Saved entries

═══

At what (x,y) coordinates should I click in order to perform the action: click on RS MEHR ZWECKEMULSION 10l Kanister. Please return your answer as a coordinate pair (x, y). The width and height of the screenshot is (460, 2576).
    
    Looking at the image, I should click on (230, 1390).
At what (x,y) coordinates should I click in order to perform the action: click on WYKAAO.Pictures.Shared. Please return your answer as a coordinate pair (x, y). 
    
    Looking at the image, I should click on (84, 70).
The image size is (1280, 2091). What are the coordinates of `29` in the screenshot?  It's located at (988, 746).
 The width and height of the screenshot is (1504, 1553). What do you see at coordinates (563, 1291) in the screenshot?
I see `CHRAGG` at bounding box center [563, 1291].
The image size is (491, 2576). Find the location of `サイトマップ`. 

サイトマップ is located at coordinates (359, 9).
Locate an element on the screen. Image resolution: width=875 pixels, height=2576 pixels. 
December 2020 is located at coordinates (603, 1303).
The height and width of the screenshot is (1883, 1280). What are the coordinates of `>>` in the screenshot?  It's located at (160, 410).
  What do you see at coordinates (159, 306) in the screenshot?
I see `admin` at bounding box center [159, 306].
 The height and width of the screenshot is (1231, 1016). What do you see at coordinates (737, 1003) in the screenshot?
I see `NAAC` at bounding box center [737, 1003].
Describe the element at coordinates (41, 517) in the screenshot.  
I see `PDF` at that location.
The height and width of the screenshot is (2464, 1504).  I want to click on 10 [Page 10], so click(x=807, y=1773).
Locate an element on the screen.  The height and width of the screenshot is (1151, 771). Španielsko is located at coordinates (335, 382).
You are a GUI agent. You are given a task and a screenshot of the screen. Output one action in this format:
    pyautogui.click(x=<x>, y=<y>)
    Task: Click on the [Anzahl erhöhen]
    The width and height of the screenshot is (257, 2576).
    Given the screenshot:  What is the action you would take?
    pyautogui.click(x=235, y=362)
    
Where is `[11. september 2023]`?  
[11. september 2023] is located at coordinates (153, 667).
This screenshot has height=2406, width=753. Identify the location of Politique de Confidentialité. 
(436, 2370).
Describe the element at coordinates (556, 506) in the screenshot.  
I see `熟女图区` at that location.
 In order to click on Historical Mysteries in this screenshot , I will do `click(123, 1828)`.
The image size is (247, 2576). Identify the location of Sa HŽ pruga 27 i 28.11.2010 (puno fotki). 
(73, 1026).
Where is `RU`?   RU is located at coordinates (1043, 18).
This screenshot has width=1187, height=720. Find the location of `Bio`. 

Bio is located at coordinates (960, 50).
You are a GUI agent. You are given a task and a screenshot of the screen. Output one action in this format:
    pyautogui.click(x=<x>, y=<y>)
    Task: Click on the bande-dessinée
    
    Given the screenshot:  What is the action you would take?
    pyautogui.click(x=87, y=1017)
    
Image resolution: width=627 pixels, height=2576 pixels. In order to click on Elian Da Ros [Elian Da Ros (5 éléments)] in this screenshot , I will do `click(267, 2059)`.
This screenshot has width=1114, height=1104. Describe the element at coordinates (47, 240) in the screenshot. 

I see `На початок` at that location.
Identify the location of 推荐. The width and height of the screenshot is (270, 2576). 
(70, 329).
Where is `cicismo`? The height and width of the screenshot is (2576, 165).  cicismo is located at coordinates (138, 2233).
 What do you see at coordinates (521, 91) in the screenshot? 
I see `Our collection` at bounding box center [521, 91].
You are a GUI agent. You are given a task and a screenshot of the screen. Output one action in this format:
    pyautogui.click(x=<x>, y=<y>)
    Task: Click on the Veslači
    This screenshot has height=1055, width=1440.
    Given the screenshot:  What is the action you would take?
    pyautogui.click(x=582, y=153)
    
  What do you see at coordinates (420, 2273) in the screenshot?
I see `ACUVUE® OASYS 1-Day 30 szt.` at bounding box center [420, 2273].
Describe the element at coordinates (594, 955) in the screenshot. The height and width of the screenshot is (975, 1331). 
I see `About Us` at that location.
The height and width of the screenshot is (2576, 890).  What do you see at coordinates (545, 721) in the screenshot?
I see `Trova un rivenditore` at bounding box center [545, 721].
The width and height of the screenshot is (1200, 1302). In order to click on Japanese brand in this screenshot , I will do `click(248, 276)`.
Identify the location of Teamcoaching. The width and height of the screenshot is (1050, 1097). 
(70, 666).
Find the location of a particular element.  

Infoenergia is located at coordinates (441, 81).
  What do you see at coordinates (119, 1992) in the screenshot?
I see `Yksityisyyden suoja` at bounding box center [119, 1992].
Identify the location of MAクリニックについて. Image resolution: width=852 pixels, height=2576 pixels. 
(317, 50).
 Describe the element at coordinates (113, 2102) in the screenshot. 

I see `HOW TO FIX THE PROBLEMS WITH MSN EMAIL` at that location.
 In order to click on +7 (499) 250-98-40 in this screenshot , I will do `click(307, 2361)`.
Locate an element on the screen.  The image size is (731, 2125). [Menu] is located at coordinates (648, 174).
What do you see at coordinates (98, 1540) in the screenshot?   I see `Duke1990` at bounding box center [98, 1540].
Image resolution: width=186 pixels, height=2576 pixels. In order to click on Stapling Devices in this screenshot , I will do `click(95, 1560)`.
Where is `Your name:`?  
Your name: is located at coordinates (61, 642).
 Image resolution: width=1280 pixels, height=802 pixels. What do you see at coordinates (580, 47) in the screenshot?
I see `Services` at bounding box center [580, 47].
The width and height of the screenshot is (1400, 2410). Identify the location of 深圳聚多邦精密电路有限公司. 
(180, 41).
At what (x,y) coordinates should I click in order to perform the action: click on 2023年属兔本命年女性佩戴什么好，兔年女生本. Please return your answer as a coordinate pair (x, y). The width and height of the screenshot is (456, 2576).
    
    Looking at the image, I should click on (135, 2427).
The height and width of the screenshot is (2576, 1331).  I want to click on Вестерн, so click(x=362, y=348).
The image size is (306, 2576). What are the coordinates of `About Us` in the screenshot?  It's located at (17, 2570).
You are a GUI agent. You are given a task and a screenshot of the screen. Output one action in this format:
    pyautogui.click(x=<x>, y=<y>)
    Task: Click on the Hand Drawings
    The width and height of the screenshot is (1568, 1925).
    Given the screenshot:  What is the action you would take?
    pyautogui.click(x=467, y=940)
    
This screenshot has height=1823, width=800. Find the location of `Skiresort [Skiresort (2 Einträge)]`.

═══

> _PROBLEM STATEMENT_:
Repeat the records word for word.

> _TASK SOLUTION_:
At what (x,y) coordinates should I click in order to perform the action: click on RS MEHR ZWECKEMULSION 10l Kanister. Please return your answer as a coordinate pair (x, y). The width and height of the screenshot is (460, 2576).
    
    Looking at the image, I should click on (230, 1390).
At what (x,y) coordinates should I click in order to perform the action: click on WYKAAO.Pictures.Shared. Please return your answer as a coordinate pair (x, y). 
    
    Looking at the image, I should click on (84, 70).
The image size is (1280, 2091). What are the coordinates of `29` in the screenshot?  It's located at (988, 746).
 The width and height of the screenshot is (1504, 1553). What do you see at coordinates (563, 1291) in the screenshot?
I see `CHRAGG` at bounding box center [563, 1291].
The image size is (491, 2576). Find the location of `サイトマップ`. 

サイトマップ is located at coordinates (359, 9).
Locate an element on the screen. Image resolution: width=875 pixels, height=2576 pixels. 
December 2020 is located at coordinates (603, 1303).
The height and width of the screenshot is (1883, 1280). What are the coordinates of `>>` in the screenshot?  It's located at (160, 410).
  What do you see at coordinates (159, 306) in the screenshot?
I see `admin` at bounding box center [159, 306].
 The height and width of the screenshot is (1231, 1016). What do you see at coordinates (737, 1003) in the screenshot?
I see `NAAC` at bounding box center [737, 1003].
Describe the element at coordinates (41, 517) in the screenshot.  
I see `PDF` at that location.
The height and width of the screenshot is (2464, 1504).  I want to click on 10 [Page 10], so click(x=807, y=1773).
Locate an element on the screen.  The height and width of the screenshot is (1151, 771). Španielsko is located at coordinates (335, 382).
You are a GUI agent. You are given a task and a screenshot of the screen. Output one action in this format:
    pyautogui.click(x=<x>, y=<y>)
    Task: Click on the [Anzahl erhöhen]
    The width and height of the screenshot is (257, 2576).
    Given the screenshot:  What is the action you would take?
    pyautogui.click(x=235, y=362)
    
Where is `[11. september 2023]`?  
[11. september 2023] is located at coordinates (153, 667).
This screenshot has height=2406, width=753. Identify the location of Politique de Confidentialité. 
(436, 2370).
Describe the element at coordinates (556, 506) in the screenshot.  
I see `熟女图区` at that location.
 In order to click on Historical Mysteries in this screenshot , I will do `click(123, 1828)`.
The image size is (247, 2576). Identify the location of Sa HŽ pruga 27 i 28.11.2010 (puno fotki). 
(73, 1026).
Where is `RU`?   RU is located at coordinates (1043, 18).
This screenshot has width=1187, height=720. Find the location of `Bio`. 

Bio is located at coordinates (960, 50).
You are a GUI agent. You are given a task and a screenshot of the screen. Output one action in this format:
    pyautogui.click(x=<x>, y=<y>)
    Task: Click on the bande-dessinée
    
    Given the screenshot:  What is the action you would take?
    pyautogui.click(x=87, y=1017)
    
Image resolution: width=627 pixels, height=2576 pixels. In order to click on Elian Da Ros [Elian Da Ros (5 éléments)] in this screenshot , I will do `click(267, 2059)`.
This screenshot has width=1114, height=1104. Describe the element at coordinates (47, 240) in the screenshot. 

I see `На початок` at that location.
Identify the location of 推荐. The width and height of the screenshot is (270, 2576). 
(70, 329).
Where is `cicismo`? The height and width of the screenshot is (2576, 165).  cicismo is located at coordinates (138, 2233).
 What do you see at coordinates (521, 91) in the screenshot? 
I see `Our collection` at bounding box center [521, 91].
You are a GUI agent. You are given a task and a screenshot of the screen. Output one action in this format:
    pyautogui.click(x=<x>, y=<y>)
    Task: Click on the Veslači
    This screenshot has height=1055, width=1440.
    Given the screenshot:  What is the action you would take?
    pyautogui.click(x=582, y=153)
    
  What do you see at coordinates (420, 2273) in the screenshot?
I see `ACUVUE® OASYS 1-Day 30 szt.` at bounding box center [420, 2273].
Describe the element at coordinates (594, 955) in the screenshot. The height and width of the screenshot is (975, 1331). 
I see `About Us` at that location.
The height and width of the screenshot is (2576, 890).  What do you see at coordinates (545, 721) in the screenshot?
I see `Trova un rivenditore` at bounding box center [545, 721].
The width and height of the screenshot is (1200, 1302). In order to click on Japanese brand in this screenshot , I will do `click(248, 276)`.
Identify the location of Teamcoaching. The width and height of the screenshot is (1050, 1097). 
(70, 666).
Find the location of a particular element.  

Infoenergia is located at coordinates (441, 81).
  What do you see at coordinates (119, 1992) in the screenshot?
I see `Yksityisyyden suoja` at bounding box center [119, 1992].
Identify the location of MAクリニックについて. Image resolution: width=852 pixels, height=2576 pixels. 
(317, 50).
 Describe the element at coordinates (113, 2102) in the screenshot. 

I see `HOW TO FIX THE PROBLEMS WITH MSN EMAIL` at that location.
 In order to click on +7 (499) 250-98-40 in this screenshot , I will do `click(307, 2361)`.
Locate an element on the screen.  The image size is (731, 2125). [Menu] is located at coordinates (648, 174).
What do you see at coordinates (98, 1540) in the screenshot?   I see `Duke1990` at bounding box center [98, 1540].
Image resolution: width=186 pixels, height=2576 pixels. In order to click on Stapling Devices in this screenshot , I will do `click(95, 1560)`.
Where is `Your name:`?  
Your name: is located at coordinates (61, 642).
 Image resolution: width=1280 pixels, height=802 pixels. What do you see at coordinates (580, 47) in the screenshot?
I see `Services` at bounding box center [580, 47].
The width and height of the screenshot is (1400, 2410). Identify the location of 深圳聚多邦精密电路有限公司. 
(180, 41).
At what (x,y) coordinates should I click in order to perform the action: click on 2023年属兔本命年女性佩戴什么好，兔年女生本. Please return your answer as a coordinate pair (x, y). The width and height of the screenshot is (456, 2576).
    
    Looking at the image, I should click on (135, 2427).
The height and width of the screenshot is (2576, 1331).  I want to click on Вестерн, so click(x=362, y=348).
The image size is (306, 2576). What are the coordinates of `About Us` in the screenshot?  It's located at (17, 2570).
You are a GUI agent. You are given a task and a screenshot of the screen. Output one action in this format:
    pyautogui.click(x=<x>, y=<y>)
    Task: Click on the Hand Drawings
    The width and height of the screenshot is (1568, 1925).
    Given the screenshot:  What is the action you would take?
    pyautogui.click(x=467, y=940)
    
This screenshot has height=1823, width=800. Find the location of `Skiresort [Skiresort (2 Einträge)]`.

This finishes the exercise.